I copied the example from the pybind11 documentation:

#include <pybind11/pybind11.h>
namespace py = pybind11;
int add(int i, int j) {
    return i + j;
}
PYBIND11_MODULE(example, m) {
    m.def("add", &add, "A function which adds two numbers");
}

Built it like so:

g++ -fPIC -shared -I/usr/include/python3.7 -o example.so example.cpp

Then:

$ python3
Python 3.7.3 (default, Jul 25 2020, 13:03:44) 
[GCC 8.3.0] on linux
Type "help", "copyright", "credits" or "license" for more information.
>>> from example import *
>>> add(1, 2)
3
>>> add(1.0, 2.0)
Traceback (most recent call last):
  File "<stdin>", line 1, in <module>
TypeError: add(): incompatible function arguments. The following argument types are supported:
    1. (arg0: int, arg1: int) -> int

Invoked with: 1.0, 2.0
>>>

I realize I could rewrite add to take double arguments and then truncate them inside the body of add . But is there a way to tell pybind11 that it's ok to to pass floats to the function (even though it takes int arguments) and have it perform the conversion automatically?

According to the docs, the opposite (conversion from integer types to double ) is done implicitly and automatically.

Answer 1

Silently and implicitly truncating to int is a terrible thing to allow, and pybind11 won't do it for you.

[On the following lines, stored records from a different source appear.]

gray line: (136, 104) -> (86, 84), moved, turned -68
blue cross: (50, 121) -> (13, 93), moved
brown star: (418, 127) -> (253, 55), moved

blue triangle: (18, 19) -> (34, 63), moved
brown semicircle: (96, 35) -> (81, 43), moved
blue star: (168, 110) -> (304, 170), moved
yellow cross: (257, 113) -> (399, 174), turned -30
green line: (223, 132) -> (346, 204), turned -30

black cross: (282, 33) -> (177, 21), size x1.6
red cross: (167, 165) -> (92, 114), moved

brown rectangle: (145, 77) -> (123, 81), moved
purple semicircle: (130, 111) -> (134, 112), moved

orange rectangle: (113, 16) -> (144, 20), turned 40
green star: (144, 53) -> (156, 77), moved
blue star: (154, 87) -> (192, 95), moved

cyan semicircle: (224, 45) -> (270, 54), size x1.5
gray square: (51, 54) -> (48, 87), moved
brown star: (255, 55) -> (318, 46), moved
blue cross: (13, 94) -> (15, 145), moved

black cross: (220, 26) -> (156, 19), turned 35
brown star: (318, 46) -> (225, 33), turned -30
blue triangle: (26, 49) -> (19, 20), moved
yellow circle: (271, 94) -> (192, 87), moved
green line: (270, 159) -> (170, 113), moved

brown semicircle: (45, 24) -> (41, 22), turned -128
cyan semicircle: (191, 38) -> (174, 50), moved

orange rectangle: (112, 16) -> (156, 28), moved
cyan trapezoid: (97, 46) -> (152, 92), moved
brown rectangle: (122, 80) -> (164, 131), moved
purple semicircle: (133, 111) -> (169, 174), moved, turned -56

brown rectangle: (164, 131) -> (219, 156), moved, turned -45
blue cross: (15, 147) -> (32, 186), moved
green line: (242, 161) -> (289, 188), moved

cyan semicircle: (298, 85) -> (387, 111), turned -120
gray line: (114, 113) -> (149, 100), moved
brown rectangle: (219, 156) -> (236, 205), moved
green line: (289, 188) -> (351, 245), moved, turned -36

If you must allow it, you can make an overloaded function for each parameter type, and have the double variant do the truncation on your behalf (keep in mind, this might not just lose precision after the decimal; double can express numbers much larger than any integer type, so bad things'll happen for such numbers).

A rough example for doing this would be:

#include <pybind11/pybind11.h>
namespace py = pybind11;
int add_int(int i, int j) {
    return i + j;
}
int add_double_as_int(double i, double j) {
    return add_int((int)i, (int)j);
}

PYBIND11_MODULE(example, m) {
    m.def("add", &add_int, "A function which adds two integers");
    m.def("add", &add_double_as_int, "A function which adds two floats after truncating to int");
}

At the C++ level, the functions have different names (you might be able to avoid this with creative casting similar to the examples for doing it with class methods , but it's hardly worth the trouble), but at the Python level, they'll appear as a single API with multiple prototypes described in the documentation.

Answer 2

C++ is strongly typed. It will do automatic type conversion of basic types only when it can be done safely. Since an integer can't represent every value that a double can C++ can't automatically perform the conversion. So you'll need to explicitly do the conversion yourself. I'm not sure how this is done in python. In C++ it is best done with:

#include \<cmath\>

double dbl = 3.5;

int newval = std::round(dbl);